Sunday, January 10, 2016

A County By Any Other Name

Recently I wrote about towns throughout the Missouri Ozarks that changed their names at one time or another in their history. A fair number of counties in the region have also changed their names.
Present-day Camden County was organized in January 1841 and named Kinderhook County in honor of President Martin Van Buren’s residence, Kinderhook, New York. Van Buren, however, had recently suffered a crushing defeat in his 1840 bid for re-election, and his popularity continued to wane. Kinderhook County was accordingly renamed Camden County in 1843 in honor of England’s Earl of Camden. Oregon, the original county seat, was renamed Erie at the same time. Later, the county seat was moved to Linn Creek. The sites of both Erie and Linn Creek were inundated by construction of the Lake of the Ozarks in 1929. Another Linn Creek was formed to replace the old one, but the new, competing town of Camdenton was named the county seat. Martin Van Buren fell into such disfavor that Van Buren County, which was also named after the president, was rechristened Cass County near the same time Kinderhook County became Camden. (An interesting sidelight to this story is that supporters of President Van Buren used the slogan “Old Kinderhook” during his bid for re-election, and the expression was often shortened to O.K., which is thought to be the derivation of the American idiom “okay.”)
The county we know today as Dallas was organized as Niangua County in the early 1840s (exact date seems to be in question).

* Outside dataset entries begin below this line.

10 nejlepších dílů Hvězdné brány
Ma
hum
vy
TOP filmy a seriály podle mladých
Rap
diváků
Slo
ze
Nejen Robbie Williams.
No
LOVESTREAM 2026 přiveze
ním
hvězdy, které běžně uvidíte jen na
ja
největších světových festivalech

It was formed from territory taken primarily from Polk County. The name of Niangua County was changed to Dallas County in December of 1844 in honor of vice-president-elect George M. Dallas. The naming decision was perhaps influenced by the fact that the progenitor county, Polk, had been named for the president-elect, James Knox Polk, almost ten years earlier when Polk was a congressman from Tennessee.
Ozark County was formed in 1841 from Taney County. At the time, it included most of present-day Douglas and Howell counties. Ozark County was renamed Decatur in 1843 after Decatur, Georgia, at the request of some the county’s residents, who had migrated from Georgia. In 1845, the named was changed back to Ozark.

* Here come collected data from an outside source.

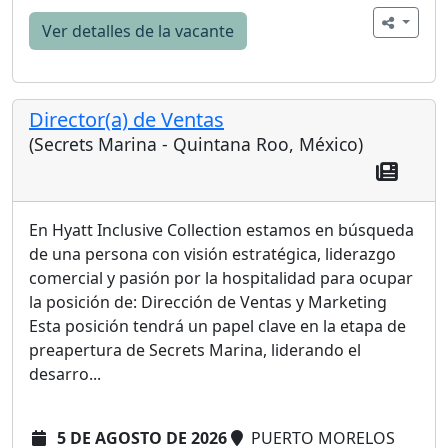
Ver detalles de la vacante
Director(a) de Ventas
(Secrets Marina - Quintana Roo, México)
En Hyatt Inclusive Collection estamos en búsqueda
de una persona con visión estratégica, liderazgo
comercial y pasión por la hospitalidad para ocupar
la posición de: Dirección de Ventas y Marketing
Esta posición tendrá un papel clave en la etapa de
preapertura de Secrets Marina, liderando el
desarro...
5 DE AGOSTO DE 2026
PUERTO MORELOS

Present-day Texas County was formed in 1843 from Shannon and Wright counties and named Ashley County after William Henry Ashley, a well-known fur trader during Missouri’s territorial days and later its first lieutenant governor. In February 1845, the county was renamed Texas in honor of the Republic of Texas. Texas had not yet been admitted to the Union at the time, but a congressional act authorizing its admission was imminent. So, the fact that Texas County was the largest county in the state, just as Texas would soon become the largest state in the Union, might have influenced the naming decision. In 1846, Houston was laid out as the county seat and named after Sam Houston, who was a leader of the Texas revolution, the republic’s first president, and one of the state’s first two U.S. senators.
Such renaming of counties, of course, has not been limited just to Missouri’s part of the Ozarks. Marion County, Arkansas, for instance, was formed from Izard County in 1835 as Marion County, but the name was immediately changed to Searcy County by the Arkansas General Assembly. In 1836, the county petitioned for the name to revert to Marion, and the General Assembly agreed. Marion County is named in honor of Revolutionary War general Francis Marion, known as the swamp fox.